UNHCR’s 2020 NGO Innovation Awards honour the role of refugee-led organizations in helping forcibly displaced and vulnerable people cope during the pandemic.
A refugee radio station combatting COVID-19 misinformation in Kenya and a local group distributing food and medication to LGBTQI+ refugees and asylum seekers in South Africa were among the winners of the 2020 UNHCR NGO Innovation Awards, announced during a virtual ceremony on Thursday.
Every year, UNHCR, the UN Refugee Agency, celebrates the innovative efforts and achievements of non-governmental organizations (NGOs) in providing protection and services to refugees, forcibly displaced and stateless people. This year’s awards were dedicated to refugee-led organizations, in recognition of their leading role in the COVID-19 response.
“Through this award, we want to give a signal that – more than any other type of organization – refugee-led organizations have proven to be the most important and effective at finding innovative and local solutions to the challenges faced in their own communities during these difficult times,” Filippo Grandi, UN High Commissioner for Refugees, said during the virtual ceremony.
From a record 410 nominations a total of seven winners were announced, one from each of the regions where UNHCR operates, who will each receive US$15,000 prize money.
The winners included Refugee Youth Education Hub, based in Kenya’s Dadaab refugee settlement to promote peace and development through learning. As well as setting up a library of over 60,000 books to help refugees continue learning during COVID-19, the organization also hosts a local radio show to provide refugees and host communities with updates during the pandemic and combat a surge of misinformation about the virus.
Morocco’s Association Vivre Ensemble (Live Together Association) promotes social cohesion among refugees and host communities in the country through youth activities in schools, summer camps, youth clubs and universities. In addition to providing food and rental assistance to refugee and Moroccan families during the pandemic, it has also shared life-saving information through digital outreach campaigns.

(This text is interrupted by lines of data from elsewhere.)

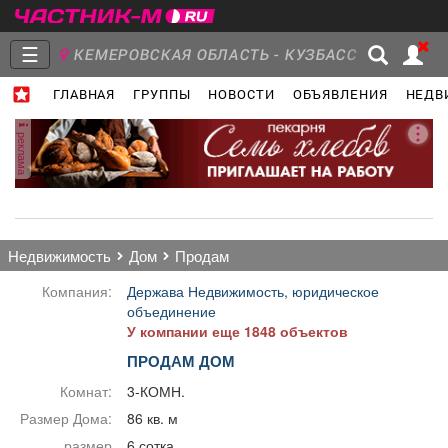
☰
КЕМЕРОВСКАЯ ОБЛАСТЬ - КУЗБАСС
ГЛАВНАЯ
ГРУППЫ
НОВОСТИ
ОБЪЯВЛЕНИЯ
НЕДВ
Главная
Группы
Новости
реклама
Объявления
Недвижимость
Услуги
недвижимость
дом
продам
Компания:
Держава Недвижимость, юридическое
объединение
У компании еще 1848 объектов
Работа
Транспорт
Компании
ПРОДАМ ДОМ
Комнат:
3-КОМН.
Размер Дома:
86 кв. м
размер
6 сотка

“We felt it was vital for the organization to be part of the response to COVID-19,” said Vivre Ensemble’s Hanin Joha.
The Fruit Basket is a South African NGO that advocates for the rights and safety of LGBTQI+ refugees, asylum seekers and migrants living in the country. Through appeals and crowdfunding campaigns, they have responded to some of the community’s most pressing needs during the pandemic, providing food, rent and medication as well as maintaining a sense of community for those experiencing social isolation.
In Honduras, Jóvenes Contra la Violencia (Youth Against Violence) was established by young leaders from communities affected by violence and forced displacement. During COVID-19, the organization developed a survey to identify vulnerable individuals within these communities and provide them with targeted support and information.
“This award is dedicated to every single person globally that was forced to flee from their home in search of protection,” said Jóvenes Contra la Violencia co-founder Santiago Ávila.
Other winners include Hero2B, set up by Syrian refugee Imad Elabdala in Sweden to help children overcome traumatic experiences through storytelling, psychosocial support and technology; Great Step Initiative, established by Cameroonian refugees in Nigeria’s Adagom settlement, which provides psychosocial counselling and set up a number of COVID-19 hotlines; and Indonesia’s Roshan Learning Centre, which established remote education tools and resources to help refugees continue learning during the pandemic.